Some 10,922 apartments are on track to be built in the Raleigh-Cary metro area by year’s end — hitting a six-year peak and surpassing large hubs like Seattle and San Francisco, a RentCafe study found.
Despite the historic construction boom and the projections for 2023, headwinds remain. Among them: the rising costs of construction materials, labor and land, and the tightening of bank lending standards, he said.
“We see a challenge to that going forward.”
Share of investor purchases will continue to slow due to limited supply.
Citing a recent Redfin study, Quercia said the share of homes purchased by investors is down to 16% after hitting an all-time high of 20% in the first quarter of 2022.
The drop in investor purchases outpaced the 31% decline in overall home sales.
Investors are also making up a smaller share of home sellers, with 8% of the new listings owned by investors, down from a peak of 13% at the end of 2021.
Corporate investors typically gravitate to middle-market or older homes. “Those homes are few and far between compared to two years ago,” he said.
Owners of existing homes will continue to benefit from equity gains.
Higher house prices have made homeowners property rich, Quercia said.
Home equity gains remain at record highs in the U.S. — roughly $30 trillion, according to the St. Louis Federal Reserve, just shy of the 2022 peak.
That’s roughly $200,000 cash per homeowner in equity that can be tapped, he said. “Expect equity gains to continue.”

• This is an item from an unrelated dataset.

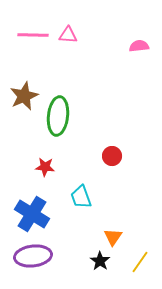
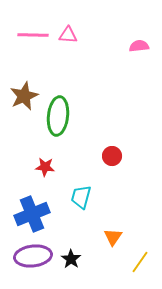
cyan trapezoid: rotated 35 degrees clockwise
blue cross: rotated 36 degrees clockwise
black star: moved 29 px left, 2 px up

New development will concentrate in areas with more affordable land prices.
As land values rise, it’s getting pricier and more exclusive to build in the Triangle.
Instead, developers are increasingly gravitating to the Triangle’s fastest-growing outer suburbs, he said.
Among the “places to watch”: Wendell, which grew by 16% in 2022 to an estimated 11,570 residents, making it the fastest-growing town in not only the Triangle but in all of North Carolina, according to new estimates from the U.S. Census Bureau.
Wendell’s eastern neighbor, Zebulon, wasn’t far behind. Zebulon grew nearly 13% during that year, to 7,974, making it the state’s second fastest growing.
“It offers the cheapest land within commuting distance of job centers,” Quercia said.